Ľuboš Marcinek, Michael Stone, Rebecca Millman, Patrick Gaydecki

The application of speech enhancement algorithms for hearing aids may not always be beneficial to increasing speech intelligibility. Therefore, a prior environment classification could be important. However, previous speech intelligibility models do not provide any additional information regarding the reason for a decrease in speech intelligibility. We propose a unique non-intrusive multi-task transfer learning-based speech intelligibility prediction model with scenery classification (N-MTTL SI model).
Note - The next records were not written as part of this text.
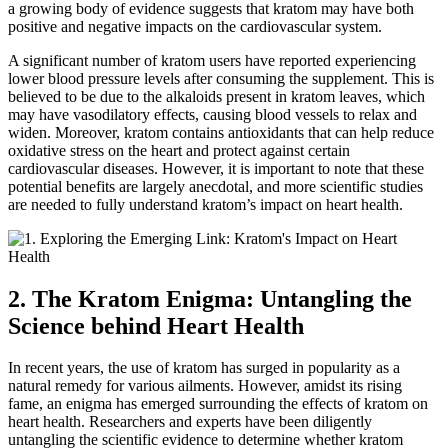
a growing body of evidence suggests that kratom may have both
positive and negative impacts on the cardiovascular system.
A significant number of kratom users have reported experiencing
lower blood pressure levels after consuming the supplement. This is
believed to be due to the alkaloids present in kratom leaves, which
may have vasodilatory effects, causing blood vessels to relax and
widen. Moreover, kratom contains antioxidants that can help reduce
oxidative stress on the heart and protect against certain
cardiovascular diseases. However, it is important to note that these
potential benefits are largely anecdotal, and more scientific studies
are needed to fully understand kratom’s impact on heart health.
2. The Kratom Enigma: Untangling the
Science behind Heart Health
In recent years, the use of kratom has surged in popularity as a
natural remedy for various ailments. However, amidst its rising
fame, an enigma has emerged surrounding the effects of kratom on
heart health. Researchers and experts have been diligently
untangling the scientific evidence to determine whether kratom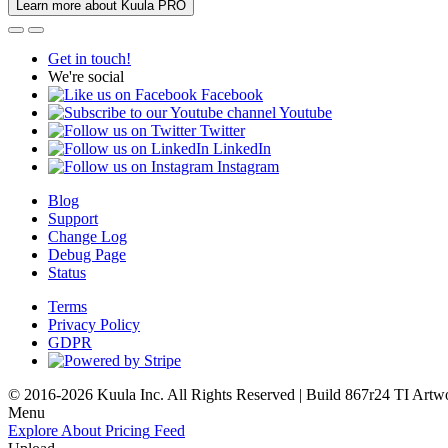
Learn more about Kuula PRO
Get in touch!
We're social
Facebook
Youtube
Twitter
LinkedIn
Instagram
Blog
Support
Change Log
Debug Page
Status
Terms
Privacy Policy
GDPR
© 2016-2026 Kuula Inc. All Rights Reserved | Build 867r24 TI
Artw
Menu
Explore
About
Pricing
Feed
The solution combines a Mel-spectrogram analysis of the degraded speech signal with transfer learning and multi-task learning to provide simultaneous speech intelligibility prediction (task 1) and scenery classification of ten real-world noise conditions (task 2). The model utilises a pre-trained ResNet architecture as an encoder for feature extraction. The prediction accuracy of the N-MTTL SI model for both tasks is high. Specifically, RMSE of speech intelligibility predictions for seen and unseen conditions is 3.76% and 4.06%. The classification accuracy is 98%. In addition, the proposed solution demonstrates the potential of using pre-trained deep learning models in the domain of speech intelligibility prediction.